A treadmill elicits a silenced thudding when one’s foot strikes against the polymer strip. There is a crashing and contest of tertiary bodies, a fragile contraption supporting an awkward one as the runner jumbles electrons in their legs to escape the delta of the strip. Gabe couldn’t keep up with the demand of the strip and was launched into a detached door, smashed hard against the split pine. His body became a rogue orbit that was slung by the universe into cataclysm.
One time, Gabe found himself trapped under the maw of this machine, a robotnik seizing its autonomy. It grinded on his skin and tried to rip the fat off of him; it tenderized him and made him fear running in place. It squealed over his cries. There was no droning pound of foot on strip, but a stripping of foot as his ankle was caught in an awkward erection under the front of the treadmill. Luckily, that day, it was at 6 mph. The same thing that pulled him under the machine also saved him from a fearsome one.
Most of the time, though, when he is running, the thudding cannot be heard, like the screaming of a hundred lost souls between two continents. He is just blaring music in his ear to pacify and sanctify this endeavor to move forward whilst constantly being thrown back, and yet finding oneself never moving. When the music plays too long and too loud, he releases himself from the machine and the thudding plays back to him in his head, a punching at the skull from the brain. But his forehead never caves in because of the equal force applied by the outside world. The world fights at the ears and the eyes.
He sees what he is not. He is not a plastic-sealed, made for TV, aesthetic commodity of a man that has a geometry of perfect squares and angles to them; he is more a like a celestial body being thrown out of orbit by a rapacious treadmill. His biometrics are revelatory, his immune system the Cold War debutante, his strength a hairless Sampson. Yet, somehow, he is also permanently aware of which hole his belt buckles into. He is aware of the tension of fabric on his skin and he knows more than most men the way a body contours and interplays between astronomy and geometry. He has felt his loathing bubble in his throat in the middle of a run and make rancid offensive smells. He has taught himself to push them back down because if he does not run until his soles has been scraped thin, then he may as well not have ran.
He is unwilling to wait for his stomach to settle. He is very untrusting of the body’s communication skills. It is out to get him. It has Trojan horses hiding in his fitness, flaccid fat cells frantically fighting to fuck him. Fuck him at the Shakespearean defeats in the cafeteria. Fuck him when he goes to have “one last hurrah” and then he consumes a planet of food. Then it fucks him when that planet becomes a supernova and bursts, a pinprick singularity releasing loathing and consuming him with a black hole mind, reminding him:
He is forever running forward whilst being thrown back, and constantly being held in place.
He kept running, though, because one time in middle school he asked an acquaintance how to be attractive to women, and he was handed a comprehensive itemized list, 30 or so suggestions, with the 1st priority objective reading in glaring letters “Lose 80 lbs!”
At that age, that’s almost an entire person.

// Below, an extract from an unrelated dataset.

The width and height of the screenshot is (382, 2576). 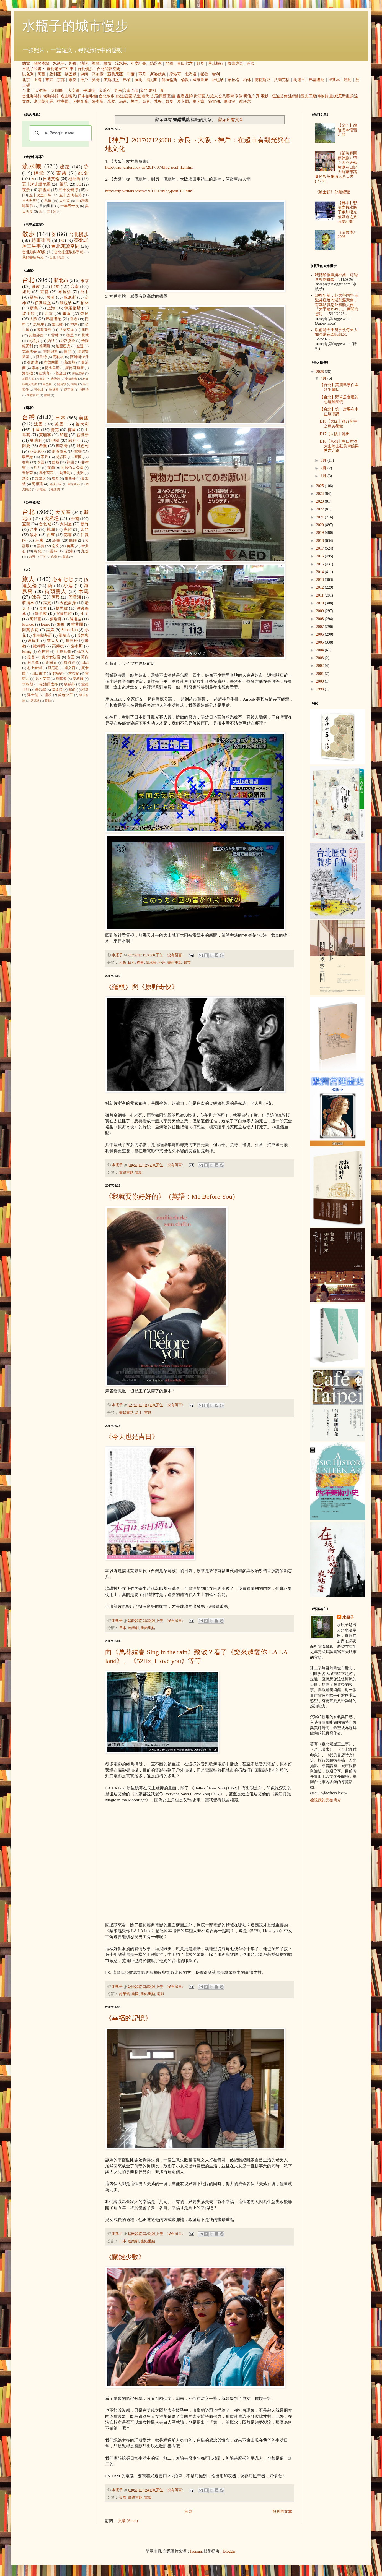 What do you see at coordinates (52, 368) in the screenshot?
I see `提比里斯` at bounding box center [52, 368].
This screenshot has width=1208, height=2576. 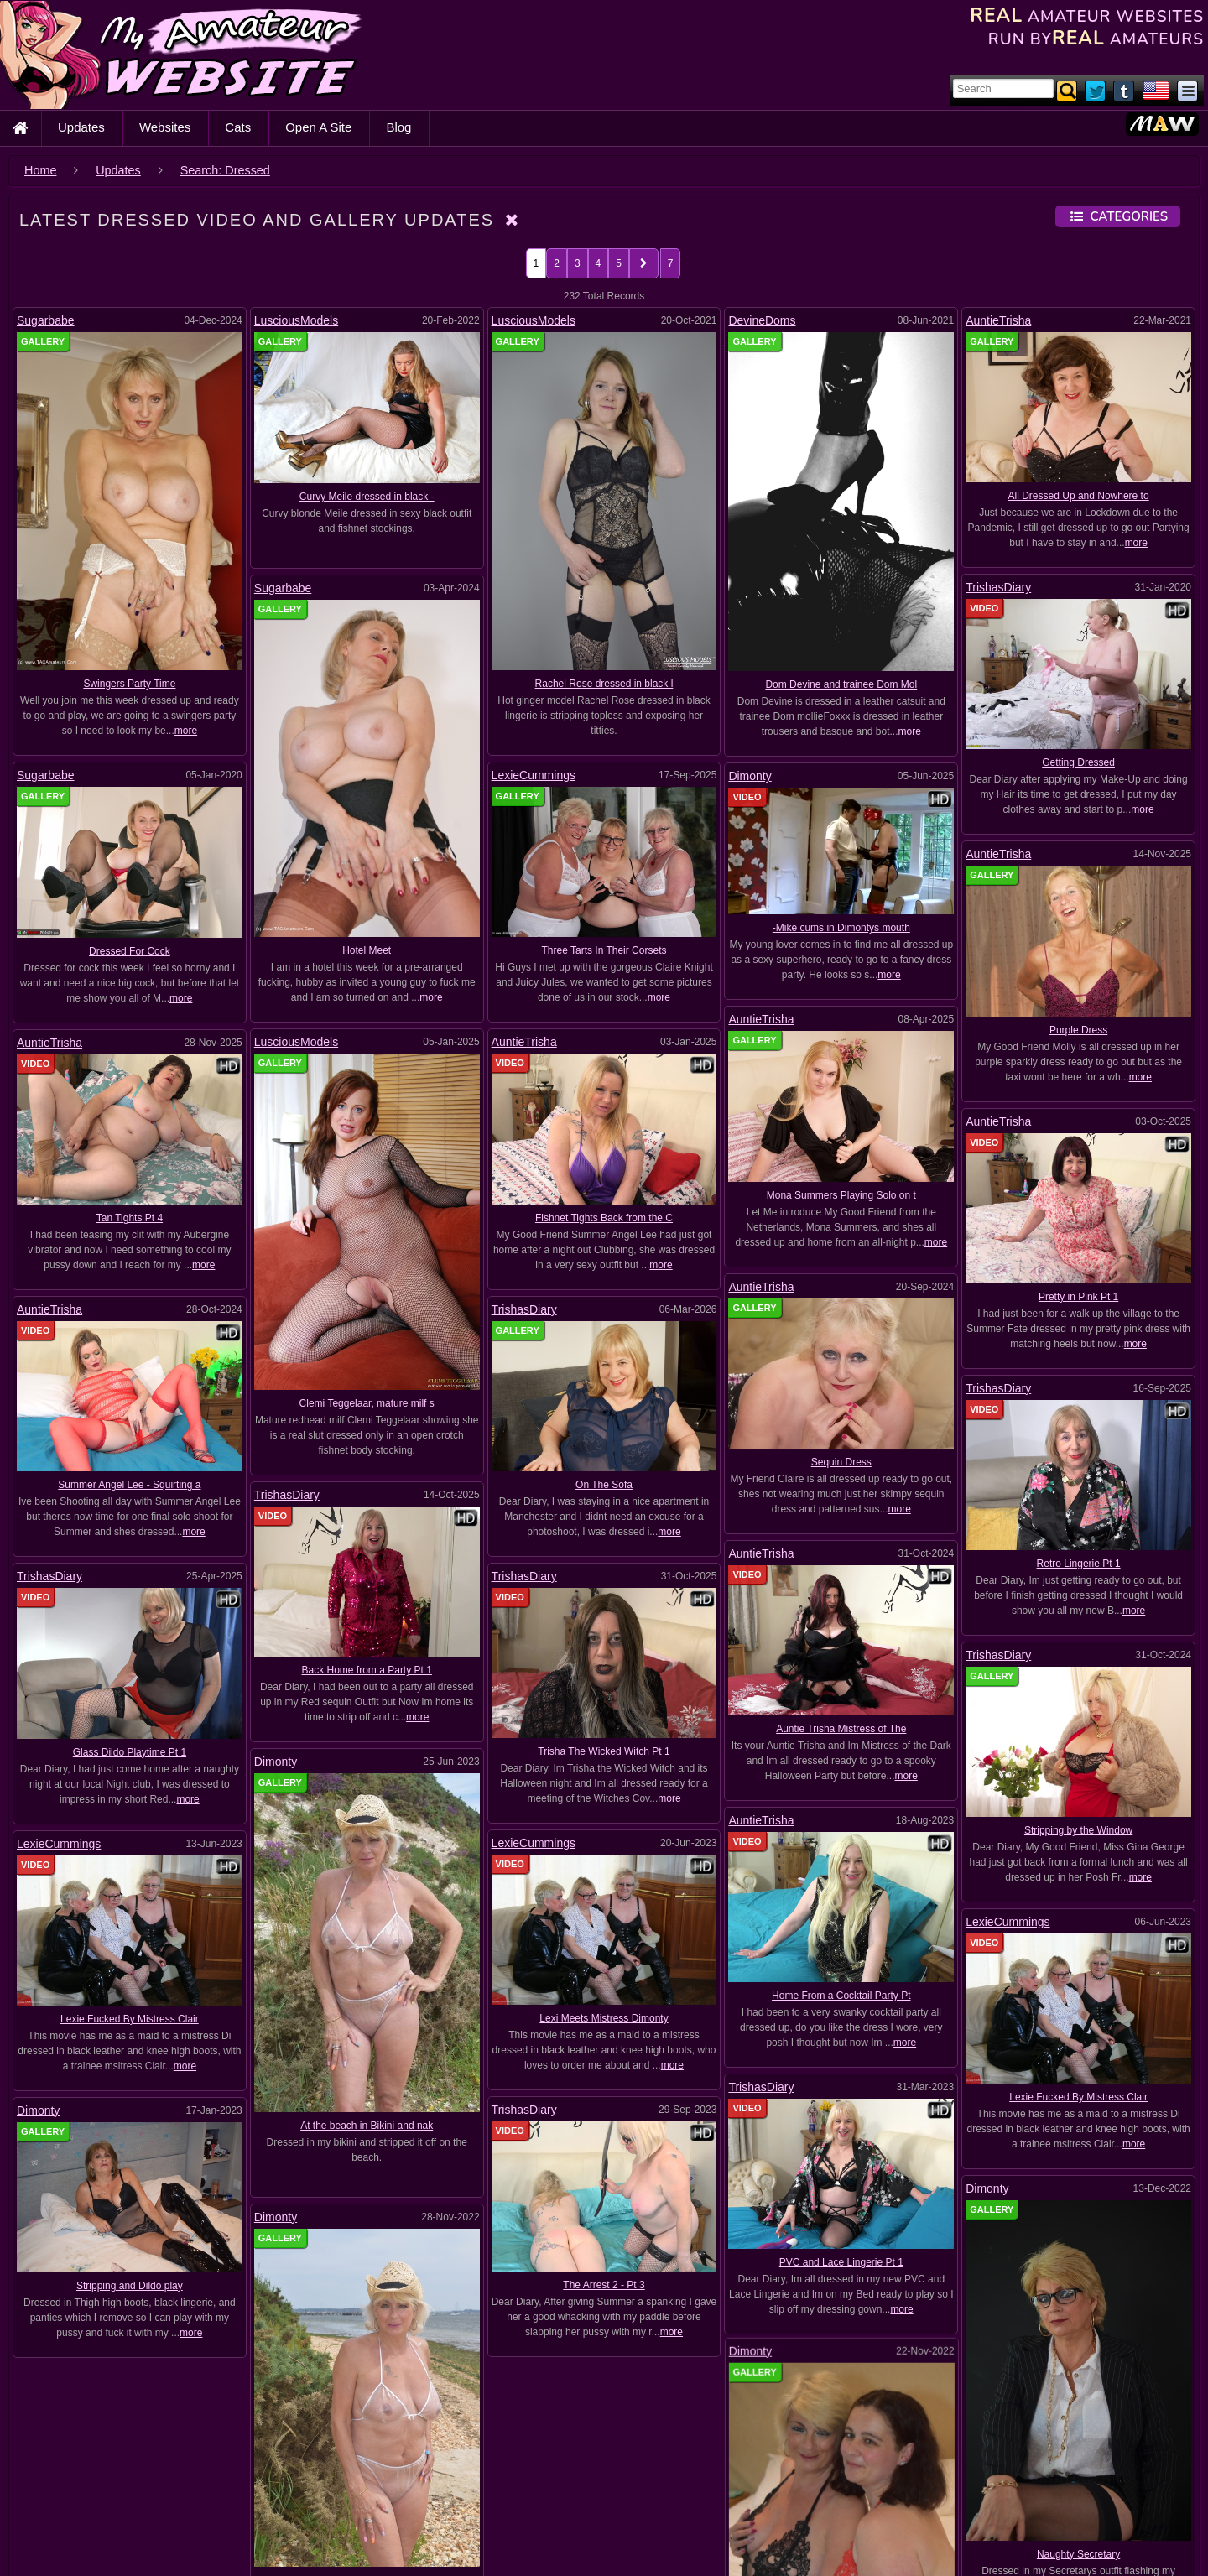 I want to click on Sugarbabe, so click(x=46, y=320).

He thinks his eye blinks the way it does, and it does so in a way that is particularly sudden and hard, because the world is stinging. His hearing has been steadily going for years, but he theorizes that it’s just trying to hush out the backhand positivity. He takes what he wants to hear and accepts it, because he wants to take a break from running so much. He broke his knee from running so much. It was the same summer he drunkenly rambled on about how he was 175lbs of muscle just to discover that he was 210lbs of mistaken anguish. He ran with that knee until he was 168lbs of optimism and ran those fearsome speeds on that treadmill. He did, he was so brilliant. And then whenever he got off that treadmill, he limped because his knee was a geometrical equation trying to find the distance between the splinters of his cracked joints.
He could barely walk. He cried sometimes from how painful it was. His leg almost became unusable, just being thrown ahead of him, hoping to catch pavement so that he can drag himself forward. It wasn’t a hot pain, it was like white fire, and it was ice in the form of fragmentation grenades with nails belting again the lower right quadrant of his patella. It was a geyser of freezing water. He bathed in ice, which somehow hurt less because at least he could brave the gravity of Motion.
He thought it was worth it. He thought, ‘I may be in pain, but at least one day I will be desirable’. He was pretty poorly educated in the currency of affection. He was pretty reserved. He found solace in books, in thoughts, in non-physical things, in non-breaking things. In asking the surgeon the science of a menistoctemy and what the recovery process looked like. He was anxious about whether his optimism would be raped by the fat cells, lurking and rapacious. He worried about the tightness of his belt and how it would creep to his throat. That belt would latch onto the polymer of a fearsome treadmill, and then it will drag him under.
He remembers when he first set out to fight his own body and he was thrown, like Icarus, back onto the world for his hubris, for defying gravity, for defying the words of Newton, spoken to him like everyone woman he’s ever fallen for. Every time he steps on a treadmill, his scars glares at him and he confronts the swollen mass in the mirror, and he runs to battle once again.